As you may remember, last week I referred to the Dewey Decimal Classification system, used by libraries worldwide to organize books. While it isn’t for me on my home shelves, I must admit to being slightly obsessed with it as a child: after all, what could be more geeky than dividing everything into 10 categories, then dividing those into 10 more categories, and then dividing those into 10 more categories.
(My only qualm, using a young boy’s logic, was that it seemed ridiculous that the vast majority of sports could be covered simply by the number 796: in my system, sport would have had 100 numbers to itself at least.)
It seems I’m not alone: the Dewey system is at the heart of what I’m declaring the geekiest hotel in the world: New York’s Library Hotel. Not only is the entire hotel themed around books and art, but its 10 guest floors are individually themed to the 10 main classes of Dewey categories. Even better, each of the six rooms on a particular floor are assigned a sub-category and then filled with books and artworks on the subject.
Of course, it wouldn’t be a proper geeky hotel without a mistake which visitors could pick up upon. In this case it’s that the numbering system only corresponds with Dewey as far as the floor. So, for example, room 506 (or rather 500.006) is themed on astronomy when, technically speaking, it should be based around organizations and management. That’s because the room numbers actually signify the size of room rather than the content.

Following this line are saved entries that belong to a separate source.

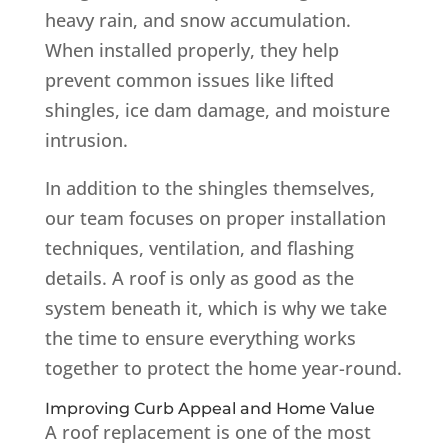
heavy rain, and snow accumulation.
When installed properly, they help
prevent common issues like lifted
shingles, ice dam damage, and moisture
intrusion.
In addition to the shingles themselves,
our team focuses on proper installation
techniques, ventilation, and flashing
details. A roof is only as good as the
system beneath it, which is why we take
the time to ensure everything works
together to protect the home year-round.
Improving Curb Appeal and Home Value
A roof replacement is one of the most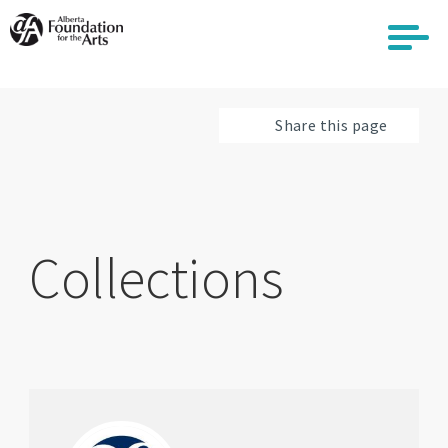
Skip
to
main
content
Share this page
Collections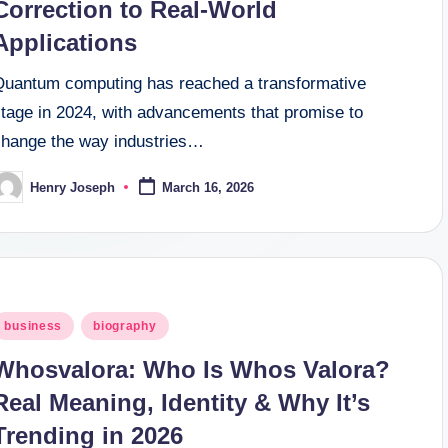
Correction to Real-World
Applications
Quantum computing has reached a transformative
stage in 2024, with advancements that promise to
change the way industries…
Henry Joseph
March 16, 2026
osted
y
osted
business
biography
n
Whosvalora: Who Is Whos Valora?
Real Meaning, Identity & Why It’s
Trending in 2026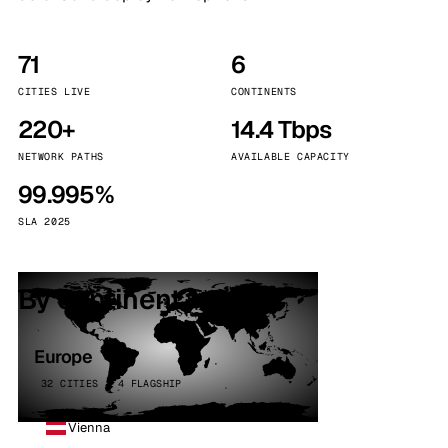
71
6
CITIES LIVE
CONTINENTS
220+
14.4 Tbps
NETWORK PATHS
AVAILABLE CAPACITY
99.995%
SLA 2025
By continent
Europe
32 CITIES · 4 FLAGSHIP
Vienna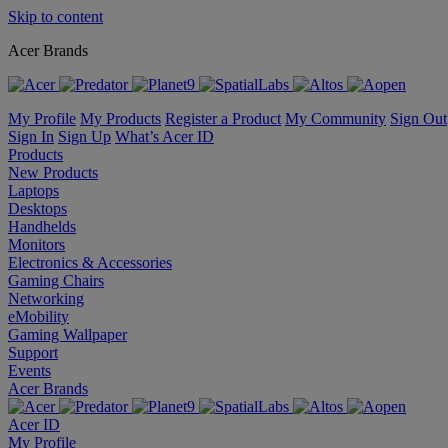
Skip to content
Acer Brands
My Profile
My Products
Register a Product
My Community
Sign Out
Sign In
Sign Up
What’s Acer ID
Products
New Products
Laptops
Desktops
Handhelds
Monitors
Electronics & Accessories
Gaming Chairs
Networking
eMobility
Gaming Wallpaper
Support
Events
Acer Brands
Acer ID
My Profile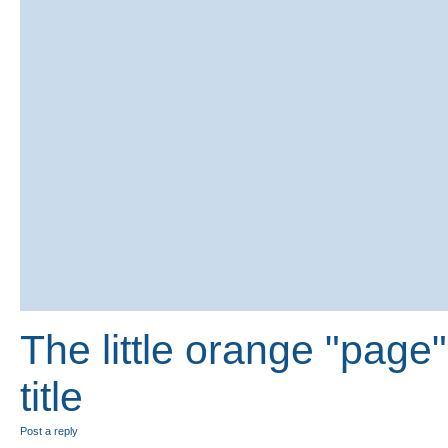
The little orange "page" 
title
Post a reply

There are also a few liberties taken with the floors. With the lowest two floors of the hotel not available to guests, the 000, 100 and 200 categories are housed on floors 10 through 12. And “Computer science, information & general works” is rebranded simply as general knowledge.
Space being tight in New York, these concessions are understandable. But I would love to see an eccentric billionaire take the concept to Vegas and open a hotel with a thousand rooms to cover the entire Dewey system. After all, who wouldn’t want to stay in rooms 369 (Miscellaneous kinds of associations), 628 (Sanitary & municipal engineering) or 636 (Animal husbandry)?
If you do get tired of books, the rooms also contain a DVD player and movies taken from the American Film Institute’s choice of the 100 greatest moves of the 20th century. And if for some strange reason you should feel the need to leave the hotel, the New York Public Library is only a couple of blocks away.
Oh, and if you were wondering, the most requested room at the hotel is 800.001 which, in this case, houses erotic fiction.